◆ **How to complete this task**
For this exercise, write out every entry exactly and leave the pictures out.

= = = = = = =

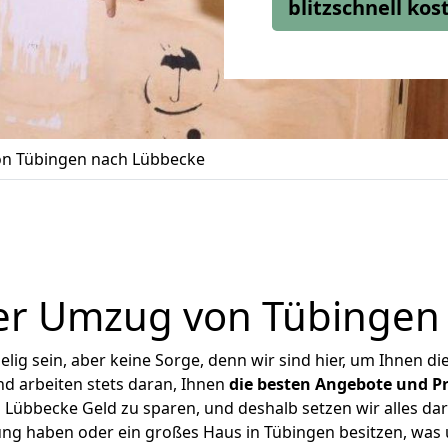
blitzschnell ko
n Tübingen nach Lübbecke
er Umzug von Tübingen
ig sein, aber keine Sorge, denn wir sind hier, um Ihnen di
d arbeiten stets daran, Ihnen
die besten Angebote und Pr
Lübbecke Geld zu sparen, und deshalb setzen wir alles dara
ung haben oder ein großes Haus in Tübingen besitzen, w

= = = = = = =

◆ **Answer box**
blitzschnell ko
n Tübingen nach Lübbecke
er Umzug von Tübingen
ig sein, aber keine Sorge, denn wir sind hier, um Ihnen di
d arbeiten stets daran, Ihnen
die besten Angebote und Pr
Lübbecke Geld zu sparen, und deshalb setzen wir alles dara
ung haben oder ein großes Haus in Tübingen besitzen, w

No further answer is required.